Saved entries
* * *

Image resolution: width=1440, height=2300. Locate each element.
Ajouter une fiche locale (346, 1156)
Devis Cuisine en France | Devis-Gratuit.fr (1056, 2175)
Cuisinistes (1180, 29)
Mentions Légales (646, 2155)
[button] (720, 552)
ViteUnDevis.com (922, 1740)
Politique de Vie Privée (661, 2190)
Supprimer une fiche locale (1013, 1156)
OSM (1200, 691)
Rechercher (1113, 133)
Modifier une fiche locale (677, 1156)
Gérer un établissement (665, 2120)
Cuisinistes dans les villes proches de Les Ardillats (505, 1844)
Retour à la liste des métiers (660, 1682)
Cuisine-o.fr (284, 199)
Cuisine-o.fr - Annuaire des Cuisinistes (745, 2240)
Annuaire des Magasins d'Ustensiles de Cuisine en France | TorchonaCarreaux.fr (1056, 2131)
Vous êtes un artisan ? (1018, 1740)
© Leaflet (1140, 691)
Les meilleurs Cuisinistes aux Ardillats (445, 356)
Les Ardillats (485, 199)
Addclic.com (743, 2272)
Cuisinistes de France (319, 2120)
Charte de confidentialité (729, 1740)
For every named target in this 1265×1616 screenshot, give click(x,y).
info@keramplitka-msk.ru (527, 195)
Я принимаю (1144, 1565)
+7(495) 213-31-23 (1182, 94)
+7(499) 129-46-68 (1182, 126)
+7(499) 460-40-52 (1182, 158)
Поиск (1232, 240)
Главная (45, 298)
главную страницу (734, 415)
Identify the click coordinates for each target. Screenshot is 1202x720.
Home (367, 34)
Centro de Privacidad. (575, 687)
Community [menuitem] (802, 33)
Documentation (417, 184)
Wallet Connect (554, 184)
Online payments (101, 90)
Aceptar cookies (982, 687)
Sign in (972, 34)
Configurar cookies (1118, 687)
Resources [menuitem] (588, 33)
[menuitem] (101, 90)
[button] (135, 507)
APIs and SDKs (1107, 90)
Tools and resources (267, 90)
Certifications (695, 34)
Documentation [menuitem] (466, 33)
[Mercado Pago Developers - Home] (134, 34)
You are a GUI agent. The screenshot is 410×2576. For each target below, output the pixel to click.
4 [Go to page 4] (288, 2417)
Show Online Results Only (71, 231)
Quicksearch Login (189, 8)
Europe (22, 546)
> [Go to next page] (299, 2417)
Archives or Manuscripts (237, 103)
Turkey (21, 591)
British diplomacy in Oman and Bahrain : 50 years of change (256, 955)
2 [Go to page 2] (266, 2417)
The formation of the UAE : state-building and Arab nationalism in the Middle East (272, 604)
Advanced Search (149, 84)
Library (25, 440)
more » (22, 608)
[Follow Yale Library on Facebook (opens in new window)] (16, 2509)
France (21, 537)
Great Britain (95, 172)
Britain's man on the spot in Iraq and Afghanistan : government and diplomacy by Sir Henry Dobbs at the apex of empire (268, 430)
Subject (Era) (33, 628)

* * *

# Instructions for the task:
Scan the records above for the word "France". Show each line in which it appears.

# Response below:
Devis Cuisine en France | Devis-Gratuit.fr (1056, 2175)
Annuaire des Magasins d'Ustensiles de Cuisine en France | TorchonaCarreaux.fr (1056, 2131)
Cuisinistes de France (319, 2120)
France (21, 537)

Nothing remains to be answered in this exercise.